Hi, first post here. Really need some help... Had a water leak and installed a new shower drain. All went well but floor pan is flexing and I'm really worried that the flexing is going to break the drain pipe, as its only 8 inches long or so from the p trap to the manifold. Shower pan was installed incorrectly as seen in the picture. There's no mortar under the pan. Of course this picture was taken before the new drain was installed.

Does anybody know a fix for the missing mortar to stabilize the shower pan? I'd really appreciate it. Thanks in advance!


----------



## nealtw (Dec 10, 2011)

I'm not a pro, but this might be a place for spray foam.


----------



## Redwood (Dec 10, 2011)

I'd try to push mortar back under the pan as much as possible.

Something that may help with the flexing drain would be to install a Davke  3000 Shower Drain which will allow some flexing of the drain as it uses a no-hub connection to the drain pipe which is more forgiving.


----------



## BridgeMan (Dec 10, 2011)

Your might try renting a manual grout pump.  They have small hoppers (usually a few gallons), and are portable.  The simple lever-action will push fluid mortar more effectively than trying to ram it in by hand.


----------



## busterdude87 (Dec 10, 2011)

Thanks alot guys.  I watched some videos of these pumps and they look like exactly what I need.  I'll check it out more and post back with results.  Thanks again for the help.  I really appreciate it!

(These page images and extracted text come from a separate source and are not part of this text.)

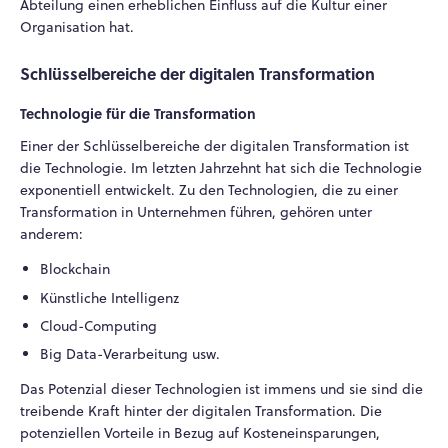
Abteilung einen erheblichen Einfluss auf die Kultur einer
Organisation hat.
Schlüsselbereiche der digitalen Transformation
Technologie für die Transformation
Einer der Schlüsselbereiche der digitalen Transformation ist
die Technologie. Im letzten Jahrzehnt hat sich die Technologie
exponentiell entwickelt. Zu den Technologien, die zu einer
Transformation in Unternehmen führen, gehören unter
anderem:
Blockchain
Künstliche Intelligenz
Cloud-Computing
Big Data-Verarbeitung usw.
Das Potenzial dieser Technologien ist immens und sie sind die
treibende Kraft hinter der digitalen Transformation. Die
potenziellen Vorteile in Bezug auf Kosteneinsparungen,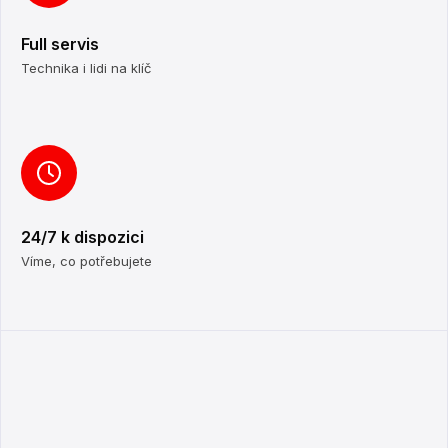
Full servis
Technika i lidi na klíč
24/7 k dispozici
Víme, co potřebujete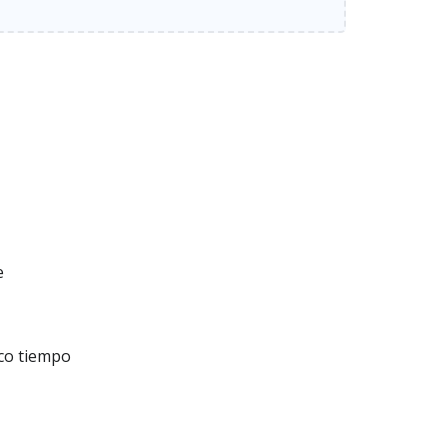
e
co tiempo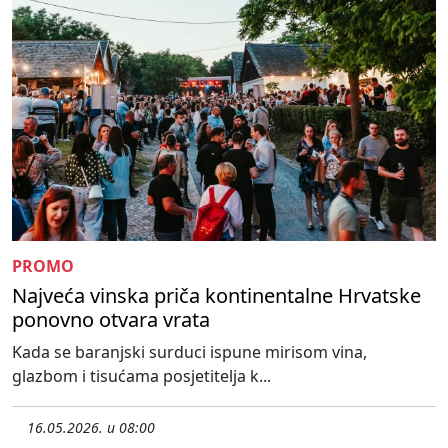
PROMO
Najveća vinska priča kontinentalne Hrvatske
ponovno otvara vrata
Kada se baranjski surduci ispune mirisom vina,
glazbom i tisućama posjetitelja k...
16.05.2026. u 08:00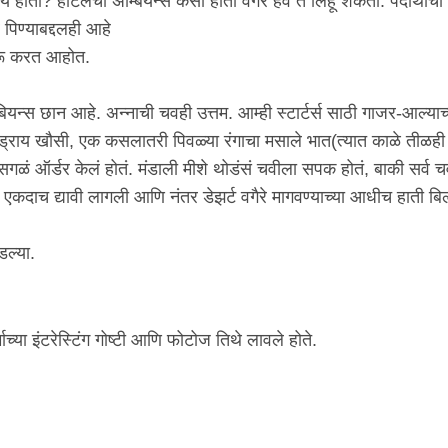
 होती? हॉटेलचा अ‍ॅम्बियन्स कसा होता वगैरे हवं ते लिहू शकता. पदार्थाचा
पिण्याबद्दलही आहे
ुरू करत आहोत.
ँबियन्स छान आहे. अन्नाची चवही उत्तम. आम्ही स्टार्टर्स साठी गाजर-आल्याच
 ड्राय खौसी, एक कसलातरी पिवळ्या रंगाचा मसाले भात(त्यात काळे तीळही 
 सगळं ऑर्डर केलं होतं. मंडाली मीशे थोडंसं चवीला सपक होतं, बाकी सर्व 
डर एकदाच द्यावी लागली आणि नंतर डेझर्ट वगैरे मागवण्याच्या आधीच हाती बि
.
ल्या.
ाच्या इंटरेस्टिंग गोष्टी आणि फोटोज तिथे लावले होते.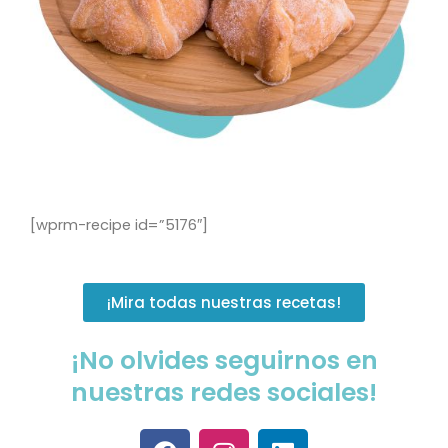
[wprm-recipe id=”5176″]
¡Mira todas nuestras recetas!
¡No olvides seguirnos en
nuestras redes sociales!
F
I
L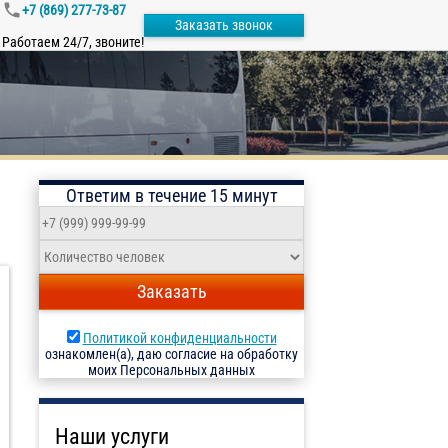
+7 (869) 277-73-87
Заказать звонок
Работаем 24/7, звоните!
Ответим в течение 15 минут
Заказать
Политикой конфиденциальности
ознакомлен(а), даю согласие на обработку
моих Персональных данных
Наши услуги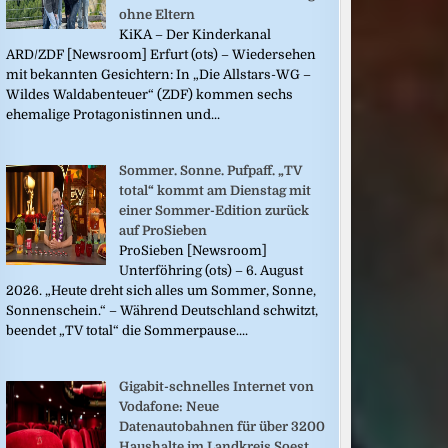
ohne Eltern
KiKA – Der Kinderkanal
ARD/ZDF [Newsroom] Erfurt (ots) – Wiedersehen
mit bekannten Gesichtern: In „Die Allstars-WG –
Wildes Waldabenteuer“ (ZDF) kommen sechs
ehemalige Protagonistinnen und...
Sommer. Sonne. Pufpaff. „TV
total“ kommt am Dienstag mit
einer Sommer-Edition zurück
auf ProSieben
ProSieben [Newsroom]
Unterföhring (ots) – 6. August
2026. „Heute dreht sich alles um Sommer, Sonne,
Sonnenschein.“ – Während Deutschland schwitzt,
beendet „TV total“ die Sommerpause....
Gigabit-schnelles Internet von
Vodafone: Neue
Datenautobahnen für über 3200
Haushalte im Landkreis Soest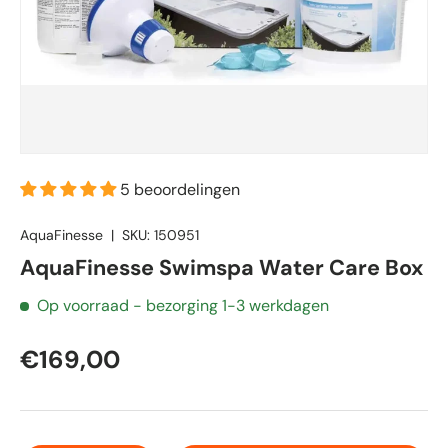
5 beoordelingen
AquaFinesse
|
SKU:
150951
AquaFinesse Swimspa Water Care Box
Op voorraad
- bezorging 1-3 werkdagen
€169,00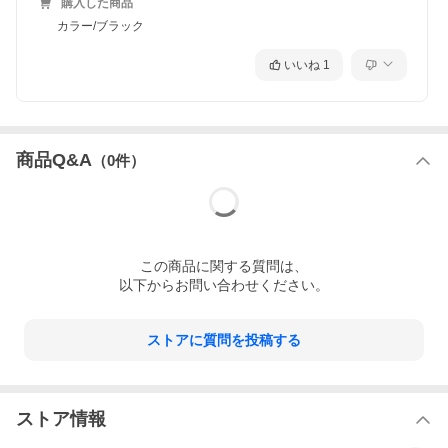
購入した商品
カラー/ブラック
いいね
1
商品Q&A
（
0
件）
この
商品
に関する質問は、
以下からお問い合わせください。
ストアに質問を投稿する
ストア情報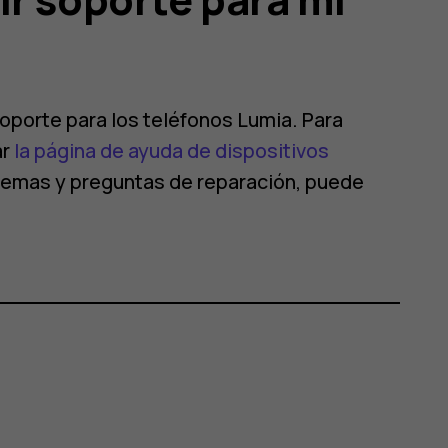
oporte para los teléfonos Lumia. Para
ar
la página de ayuda de dispositivos
blemas y preguntas de reparación, puede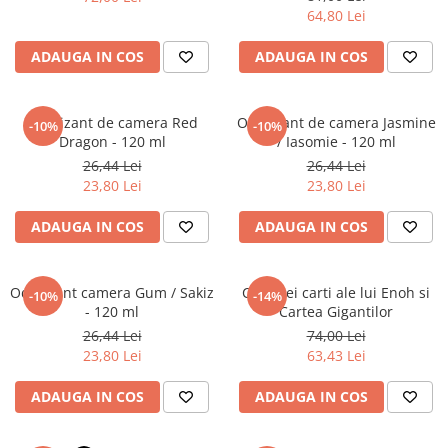
Povesti ilustrate
64,80 Lei
Povesti - Basme - Legende
ADAUGA IN COS
ADAUGA IN COS
Realitatea Augmentata
Religie pentru copii
Odorizant de camera Red
Odorizant de camera Jasmine
-10%
-10%
ScienceConnection
Dragon - 120 ml
/ Iasomie - 120 ml
TP ROLL
26,44 Lei
26,44 Lei
23,80 Lei
23,80 Lei
ADAUGA IN COS
ADAUGA IN COS
Odorizant camera Gum / Sakiz
Cele trei carti ale lui Enoh si
-10%
-14%
- 120 ml
Cartea Gigantilor
26,44 Lei
74,00 Lei
23,80 Lei
63,43 Lei
ADAUGA IN COS
ADAUGA IN COS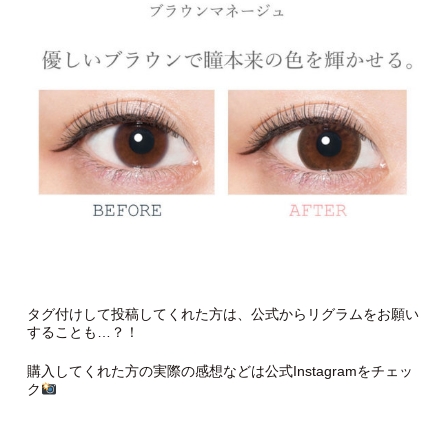
タグ付けして投稿してくれた方は、公式からリグラムをお願い
することも…？！
購入してくれた方の実際の感想などは公式Instagramをチェッ
ク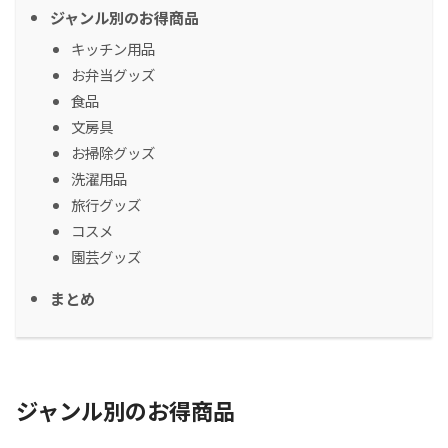
ジャンル別のお得商品
キッチン用品
お弁当グッズ
食品
文房具
お掃除グッズ
洗濯用品
旅行グッズ
コスメ
園芸グッズ
まとめ
ジャンル別のお得商品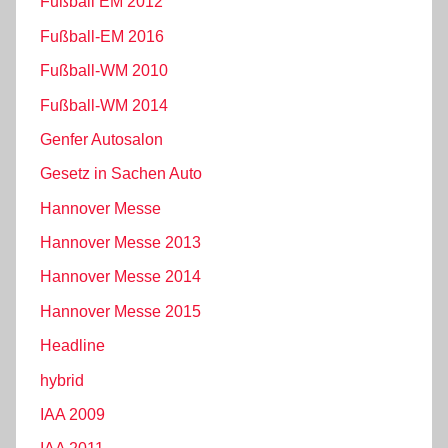
Fußball EM 2012
Fußball-EM 2016
Fußball-WM 2010
Fußball-WM 2014
Genfer Autosalon
Gesetz in Sachen Auto
Hannover Messe
Hannover Messe 2013
Hannover Messe 2014
Hannover Messe 2015
Headline
hybrid
IAA 2009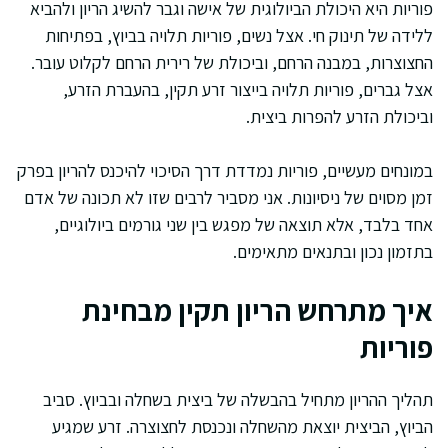
פוריות היא היכולת הביולוגית של אישה וגבר להשיג הריון ולהביא
ללידה של תינוק חי. אצל נשים, פוריות תלויה בביוץ, בפתיחות
החצוצרות, במבנה הרחם, וביכולת של רירית הרחם לקלוט עובר.
אצל גברים, פוריות תלויה בייצור זרע תקין, בהעברת הזרע,
וביכולת הזרע להפרות ביצית.
במונחים מעשיים, פוריות נמדדת דרך הסיכוי להיכנס להריון בפרק
זמן מסוים של ניסיונות. אני מסביר לרבים שזו לא תכונה של אדם
אחד בלבד, אלא תוצאה של מפגש בין שני גורמים ביולוגיים,
בתזמון נכון ובתנאים מתאימים.
איך מתרחש הריון תקין מבחינת
פוריות
תהליך ההריון מתחיל בהבשלה של ביצית בשחלה ובביוץ. סביב
הביוץ, הביצית יוצאת מהשחלה ונכנסת לחצוצרה. זרע שמגיע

I'll be trying this but if anyone has any other input it would be appreciated too.  Thanks again.  I'll make sure to post results no matter what for you guys and to hopefully help other folks in this same situtation.


----------



## busterdude87 (Dec 21, 2011)

I cant find any place within 100 miles from my home to rent a small grout pump. This would work if i could find one. I have spent a solid week looking and calling around. I guess I will switch to plan B. I have no plan B yet but will have to try something. Thanks everyone


----------



## nealtw (Dec 21, 2011)

Google ; Spray foam under shower pan


----------



## inspectorD (Dec 21, 2011)

busterdude87 said:


> I cant find any place within 100 miles from my home to rent a small grout pump. This would work if i could find one. I have spent a solid week looking and calling around. I guess I will switch to plan B. I have no plan B yet but will have to try something. Thanks everyone



My advice, buy one and get the job done right. it will cost more time and $$ to replace later on. And you can sell it or rent it out to any plumbers or anyone else with the same issues. :2cents:

That's how us Farmers get things done anyway.


----------



## busterdude87 (Dec 23, 2011)

Thanks inspectorD. I think your correct and the advice is spot on. The cost is around $600.00 but as you said it will cost a lot more to take the shower out and remodle later if I do a half *** job now. After doing all the research this is the answer. Thank you so much for the reply.


----------



## Redwood (Dec 23, 2011)

That's cheap compared to a rotted floor and redoing it all...


----------



## inspectorD (Dec 23, 2011)

busterdude87 said:


> Thanks inspectorD. I think your correct and the advice is spot on. The cost is around $600.00 but as you said it will cost a lot more to take the shower out and remodle later if I do a half *** job now. After doing all the research this is the answer. Thank you so much for the reply.



Your welcome,but it was bridgemans idea for the pump, I just didn't think you should give up just yet. I wish you good luck,(I love shopping for new tools) and tell us how it works out. Merry Christmas.


----------